Stored records
____________________
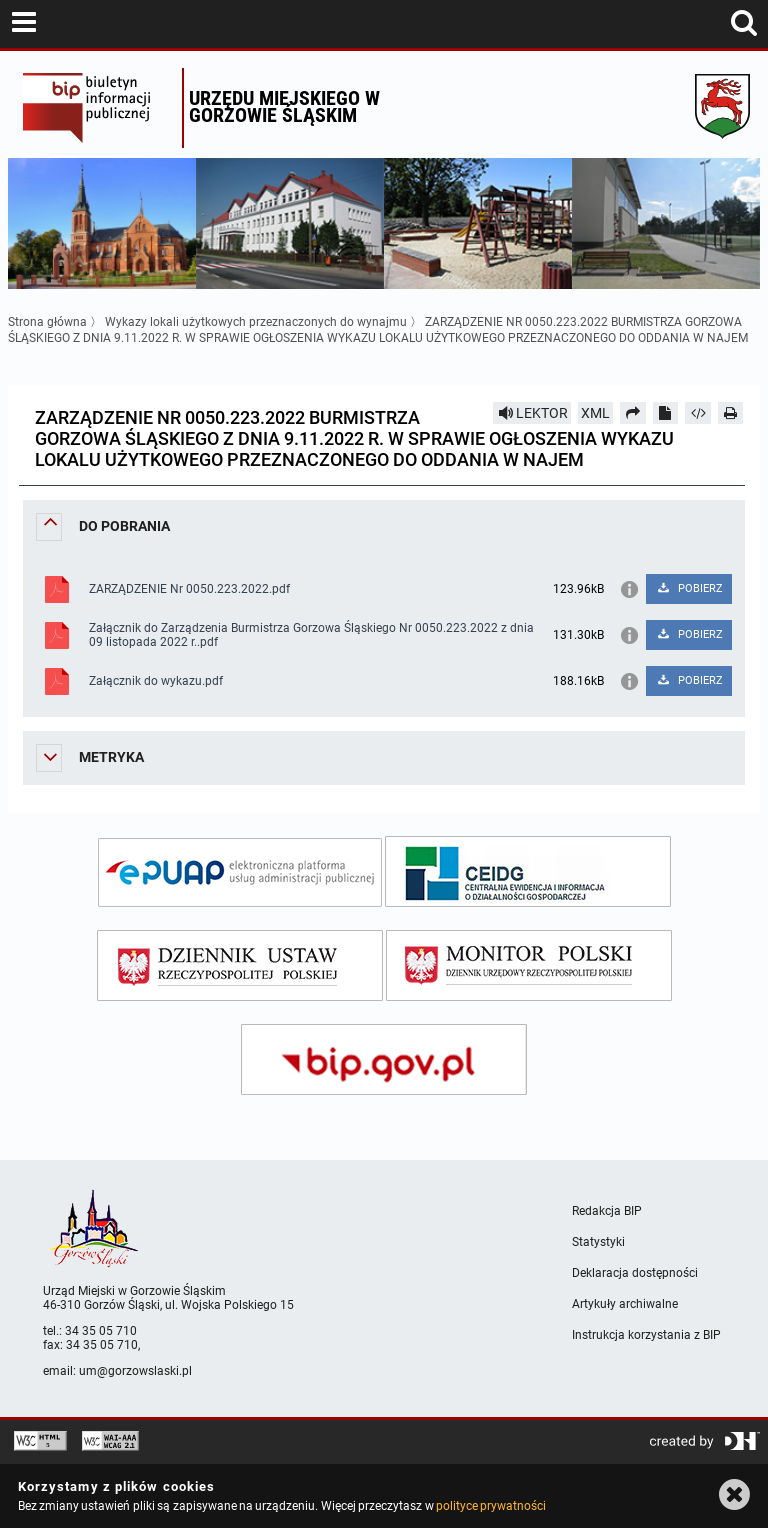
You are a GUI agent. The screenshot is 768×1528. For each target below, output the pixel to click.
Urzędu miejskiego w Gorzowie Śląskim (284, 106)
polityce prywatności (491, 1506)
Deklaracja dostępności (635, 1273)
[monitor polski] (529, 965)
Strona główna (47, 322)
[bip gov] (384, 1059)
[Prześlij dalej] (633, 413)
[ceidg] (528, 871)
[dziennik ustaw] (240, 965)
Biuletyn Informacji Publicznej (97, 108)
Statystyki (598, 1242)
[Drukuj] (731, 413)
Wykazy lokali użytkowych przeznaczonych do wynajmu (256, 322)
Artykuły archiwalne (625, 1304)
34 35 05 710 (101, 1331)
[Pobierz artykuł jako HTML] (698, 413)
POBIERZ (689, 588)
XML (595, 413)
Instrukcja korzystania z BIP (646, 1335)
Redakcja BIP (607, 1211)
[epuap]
____________________
Starting at the line with "[Prześlij dalej] (633, 413)", restate each line through the end of the records, both ends included, and stop there.

- Answer for the task
[Prześlij dalej] (633, 413)
[ceidg] (528, 871)
[dziennik ustaw] (240, 965)
Biuletyn Informacji Publicznej (97, 108)
Statystyki (598, 1242)
[Drukuj] (731, 413)
Wykazy lokali użytkowych przeznaczonych do wynajmu (256, 322)
Artykuły archiwalne (625, 1304)
34 35 05 710 (101, 1331)
[Pobierz artykuł jako HTML] (698, 413)
POBIERZ (689, 588)
XML (595, 413)
Instrukcja korzystania z BIP (646, 1335)
Redakcja BIP (607, 1211)
[epuap]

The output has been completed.